Os especialistas entrevistados pelo Verifica concordam que o jejum pode, sim, trazer benefícios à saúde. Porém, ele é recomendado em situações específicas e deve ser feito sob orientação profissional.

Minanni explica que, para algumas pessoas, pular o café da manhã pode ajudar no controle de peso ao reduzir a janela de ingestão calórica. Por outro lado, a mesma prática pode causar, para outros indivíduos, hipoglicemia, perda de massa muscular e até mesmo distúrbios alimentares.

"O jejum intermitente pode ser uma estratégia terapêutica útil em situações específicas, sob supervisão", disse. "Importante destacar que esta estratégia não é superior a outras, e deve ser individualizada para cada paciente", destacou.

Ribas Filho ressalta que, para a maioria dos adultos saudáveis, a literatura médica recente indica que não há benefícios consistentes em pular o café da manhã. Outros grupos não devem fazer jejum.

"Crianças, adolescentes, gestantes e lactantes, pessoas com histórico de transtornos alimentares e indivíduos com baixo peso ou desnutrição não devem excluir o café da manhã sem orientação", afirmou.

O médico nutrólogo ressalta que pular o café da manhã pode resultar em piora da qualidade alimentar. Há maior risco de excesso de fome na próxima refeição e pode haver aumento na ingestão de açúcares, gorduras e ultraprocessados ao longo do dia. A prática pode ainda prejudicar a memória e afetar o humor em algumas pessoas.

Segundo Ribas Filho, o café da manhã deve ser considerado "uma oportunidade para promover hábitos alimentares saudáveis e prevenir doenças cardiometabólicas, especialmente em populações de risco."
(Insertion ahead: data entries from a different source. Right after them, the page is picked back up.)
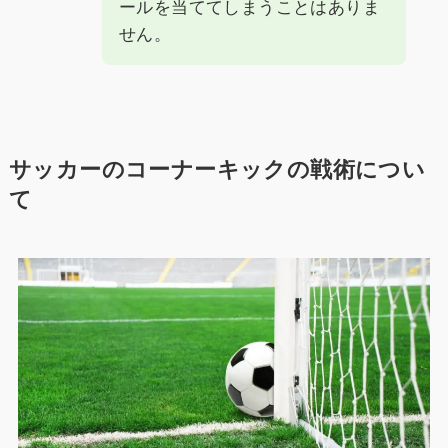
ールを当ててしまうことはありま
せん。
サッカーのコーナーキックの戦術につい
て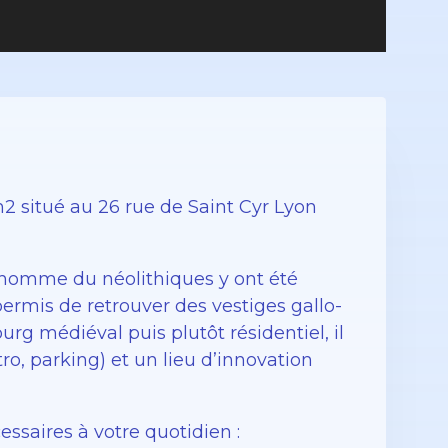
 situé au 26 rue de Saint Cyr Lyon
 l’homme du néolithiques y ont été
permis de retrouver des vestiges gallo-
urg médiéval puis plutôt résidentiel, il
tro, parking) et un lieu d’innovation
ssaires à votre quotidien :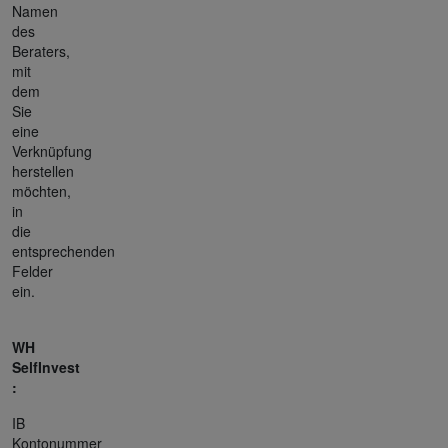
Namen
des
Beraters,
mit
dem
Sie
eine
Verknüpfung
herstellen
möchten,
in
die
entsprechenden
Felder
ein.
WH
SelfInvest
:
IB
Kontonummer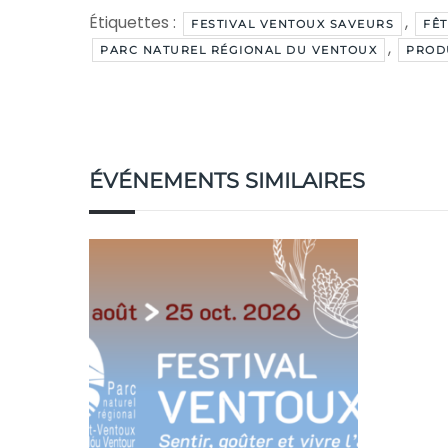
Étiquettes :
,
FESTIVAL VENTOUX SAVEURS
FÊT
,
PARC NATUREL RÉGIONAL DU VENTOUX
PROD
ÉVÉNEMENTS SIMILAIRES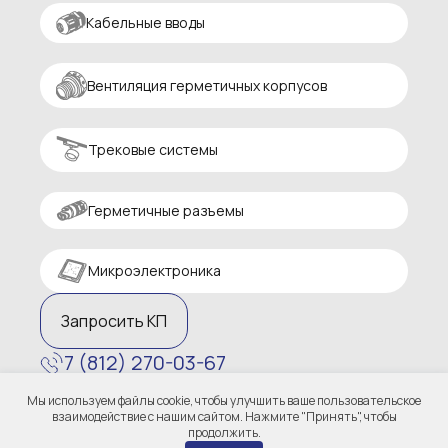
Кабельные вводы
Вентиляция герметичных корпусов
Трековые системы
Герметичные разъемы
Микроэлектроника
Запросить КП
7 (812) 270-03-67
zakaz@altaircom.ru
Мы используем файлы cookie, чтобы улучшить ваше пользовательское
Политика конфиденциальности
взаимодействие с нашим сайтом. Нажмите "Принять", чтобы
продолжить.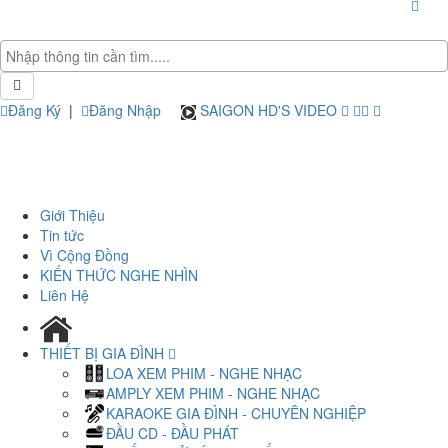
Đăng Ký
|
Đăng Nhập
SAIGON HD'S VIDEO
Giới Thiệu
Tin tức
Vì Cộng Đồng
KIẾN THỨC NGHE NHÌN
Liên Hệ
THIẾT BỊ GIA ĐÌNH
LOA XEM PHIM - NGHE NHẠC
AMPLY XEM PHIM - NGHE NHẠC
KARAOKE GIA ĐÌNH - CHUYÊN NGHIỆP
ĐẦU CD - ĐẦU PHÁT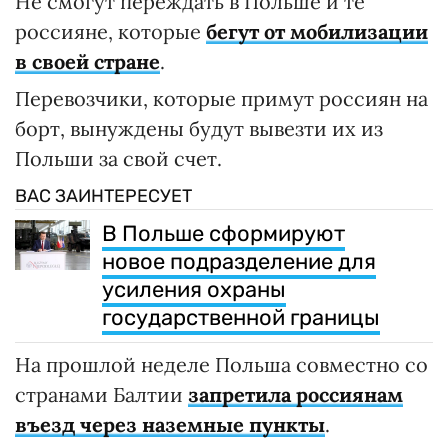
Не смогут переждать в Польше и те
россияне, которые
бегут от мобилизации
в своей стране
.
Перевозчики, которые примут россиян на
борт, вынуждены будут вывезти их из
Польши за свой счет.
ВАС ЗАИНТЕРЕСУЕТ
В Польше сформируют
новое подразделение для
усиления охраны
государственной границы
На прошлой неделе Польша совместно со
странами Балтии
запретила россиянам
въезд через наземные пункты
.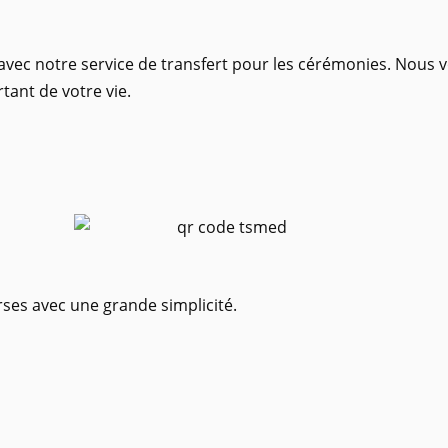
vec notre service de transfert pour les cérémonies. Nous v
ant de votre vie.
urses avec une grande simplicité.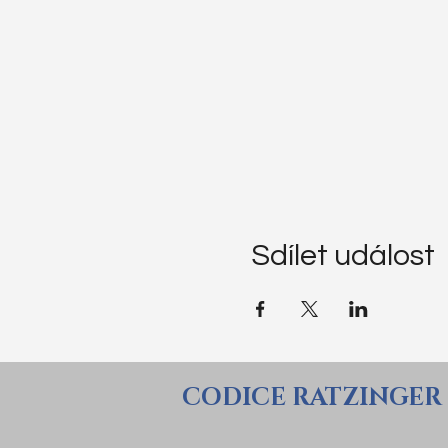
Sdílet událost
CODICE RATZINGER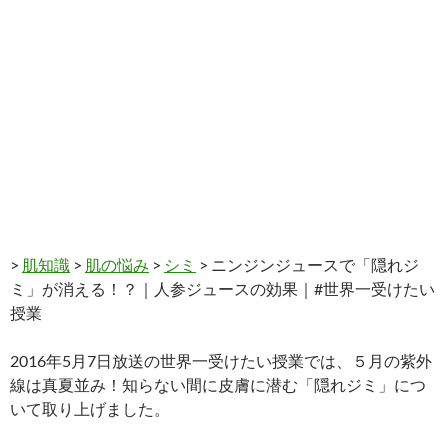
>
肌知識
>
肌の悩み
>
シミ
> ニンジンジュースで「隠れジ
ミ」が消える！？｜人参ジュースの効果｜#世界一受けたい
授業
2016年5月7日放送の世界一受けたい授業では、５月の紫外
線は真夏並み！知らない間に皮膚に潜む「隠れジミ」につ
いて取り上げました。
Os romanos não comiam de manhã?

Para embasar a alegação de que o café da manhã é uma refeição desnecessária, a postagem verificada afirma que os romanos comiam apenas uma vez por dia. Segundo a publicação, a refeição no começo do dia foi inventada pela indústria alimentícia.
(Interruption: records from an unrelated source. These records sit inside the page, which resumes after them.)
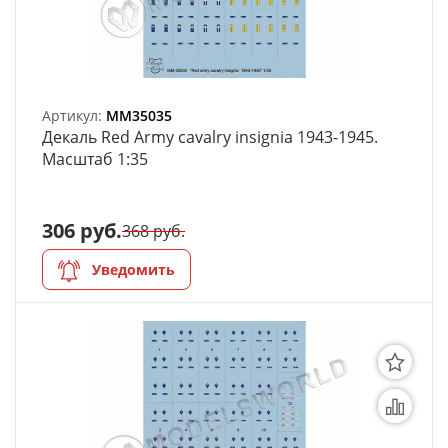
Артикул:
MM35035
Декаль Red Army cavalry insignia 1943-1945.
Масштаб 1:35
306 руб.
368 руб.
Уведомить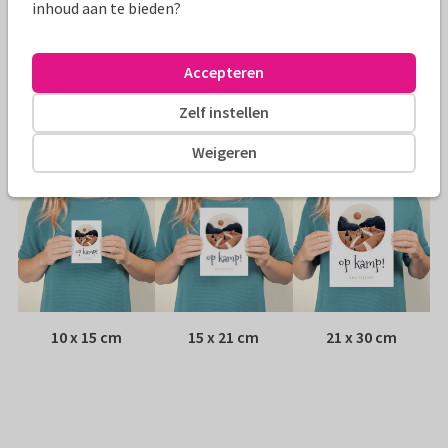
Papiersoort:
Kies uit 6 luxe papiersoorten
inhoud aan te bieden?
Envelop:
Witte vensterenvelop
Accepteren
Adres:
Achterop de kaart
Zelf instellen
Formaten
Weigeren
10 x 15 cm
15 x 21 cm
21 x 30 cm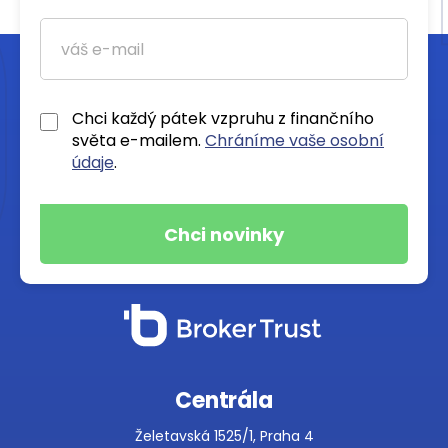
Chci každý pátek vzpruhu z finančního
světa e-mailem.
Chráníme vaše osobní
údaje
.
Centrála
Želetavská 1525/1, Praha 4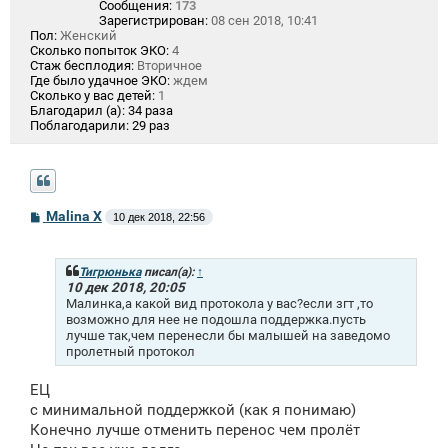
Сообщения:
173
Зарегистрирован:
08 сен 2018, 10:41
Пол:
Женский
Сколько попыток ЭКО:
4
Стаж бесплодия:
Вторичное
Где было удачное ЭКО:
ждем
Сколько у вас детей:
1
Благодарил (а):
34 раза
Поблагодарили:
29 раз
С
Malina X
10 дек 2018, 22:56
о
о
б
щ
Тигрюнька
писал(а):
↑
е
10 дек 2018, 20:05
н
Малинка,а какой вид протокола у вас?если згт ,то
и
возможно для нее не подошла поддержка.пусть
е
лучше так,чем перенесли бы малышей на заведомо
пролетный протокол
ЕЦ
с минимальной поддержкой (как я понимаю)
Конечно лучше отменить перенос чем пролёт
Na verdade, diferentes fontes (veja aqui, aqui, aqui e aqui) apontam que os romanos, em geral, faziam três refeições por dia. Pela manhã, eles faziam uma pequena refeição chamada de jentaculum. Ela era composta principalmente de pão, com consumo também de vinho, queijo e frutas secas.

Como lidar com postagens do tipo: é importante ter cautela com postagens que induzem usuários a adotarem práticas que podem trazer riscos à saúde. Antes de colocar em prática dietas viralizadas na internet, é essencial consultar um profissional da saúde para verificar se essas medidas fazem sentido no contexto individual.